Software teams do not tend to self-deploy optimally.
Fun fact: senior engineers spend the largest percentage of their time paying down technical debt. While this may seem intuitively true, talking with our users has revealed how uniform this is across the industry.
In fact, “person who cleans up the most old code” tends to be a simple but accurate predictor of seniority for teams.

Unfortunately this isn’t necessarily the best case scenario for the team, as it can lead to an undesirable state of affairs: slow but steady snowballing of technical debt.
Why does this happen?
- When a particularly nasty and long overdue refactor rears its ugly head, it often comes with lots of time pressure.
- The work is nearly always high risk, since modifying poorly architected bedrock code can cause the software to break in ways that are costly and embarrassing.

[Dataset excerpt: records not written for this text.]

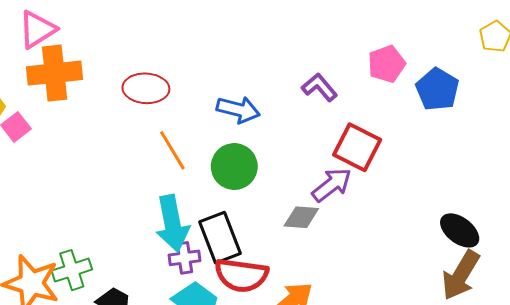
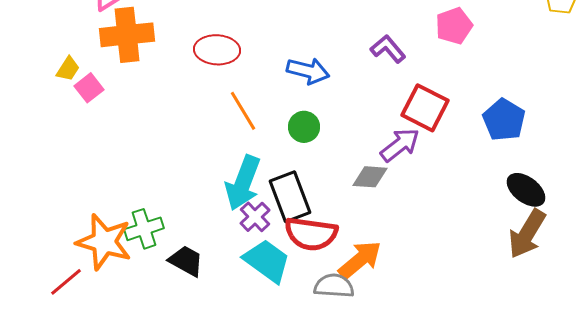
blue pentagon: (437, 89) -> (504, 120), moved
green circle: (234, 167) -> (304, 127), size x0.7
cyan arrow: (172, 223) -> (243, 183), turned 32
purple cross: (185, 258) -> (255, 217), turned -36

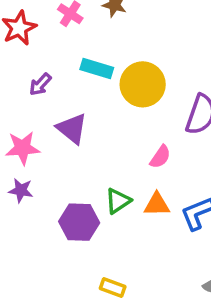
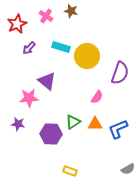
purple arrow: (40, 84) -> (29, 48), moved
pink star: (23, 148) -> (29, 98), moved
purple star: (21, 190) -> (18, 124), moved

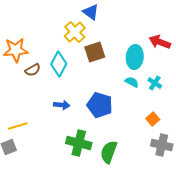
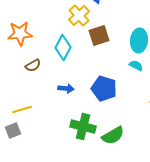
brown semicircle: (33, 70) -> (33, 65), moved
green semicircle: (109, 152) -> (113, 135), turned -140

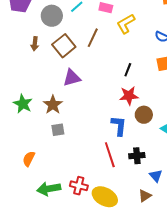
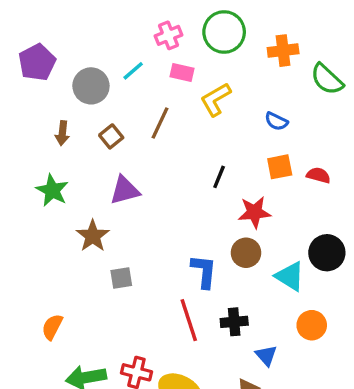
brown square: (64, 46) -> (111, 136), size x0.6
red star: (129, 96) -> (254, 212), moved
green star: (23, 104) -> (52, 190), moved
gray square: (58, 130) -> (121, 278), moved

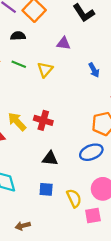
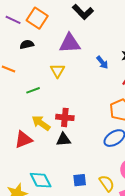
purple triangle: (63, 43) -> (70, 43), size x1.6
green line: (19, 64) -> (33, 90), moved, turned -32
black triangle: (50, 158) -> (63, 139), moved

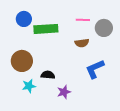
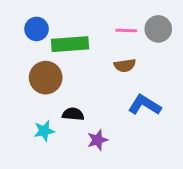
gray circle: (104, 28) -> (158, 29), moved
brown circle: (22, 61) -> (46, 78), moved
blue L-shape: (95, 69) -> (145, 105), turned 55

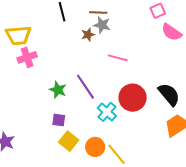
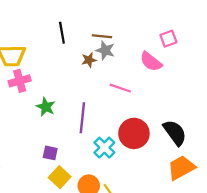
pink semicircle: (172, 32) -> (151, 62), moved
purple line: (85, 87) -> (82, 118), turned 36
green star: (58, 90) -> (46, 107), moved

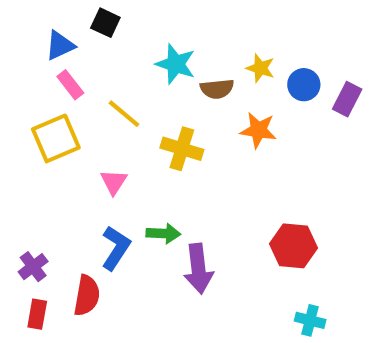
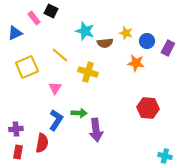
blue triangle: (60, 45) -> (15, 33), moved
pink rectangle: (70, 85) -> (34, 18), moved
orange star: (258, 130) -> (136, 63), moved
red hexagon: (293, 246) -> (148, 108), moved
purple cross: (33, 267) -> (16, 129), turned 32
cyan cross: (310, 320) -> (165, 156), moved

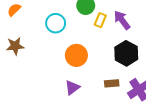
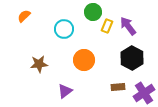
brown star: (15, 46) -> (39, 64), moved
purple triangle: (72, 88) -> (65, 91), moved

This creates a coordination problem not unlike the Prisoner’s Dilemma. The rational move here is almost always to let a Senior Engineer handle it. While this is a rational decision for every instance of overdue refactoring, or critical bug, it’s not actually the best outcome for the team as a whole, and this leads to the vicious cycle above. Chances are that your team does this too: the Senior-most engineers spend the most time refactoring legacy work.
A better way
The ideal scenario is a workflow where Senior Engineers are freed up to establish patterns for the rest of the team and each engineer becomes stronger and trains up to become a domain expert.

How to correct it
Measure it: The first step is seeing it. Without a feedback loop for how much work is being sunk into refactors on a weekly (or sprint-ly) basis, deciding to spread the load is impractical: there’s no way to measure success. 1
Be proactive: Incorporating this as a core metric into your team retrospectives and planning meetings, and encourage Junior engineers to take on important refactors before they come to a head and create time pressures in lieu of sticking to blue sky implementations & new features.
Look Forward: Set specific goals for upcoming development cycles and set up concrete goals for spreading the refactor load. Encourage new engineers to take ‘ownership’ of old areas of the codebase that have been neglected, which will help them build up their domain knowledge on the product.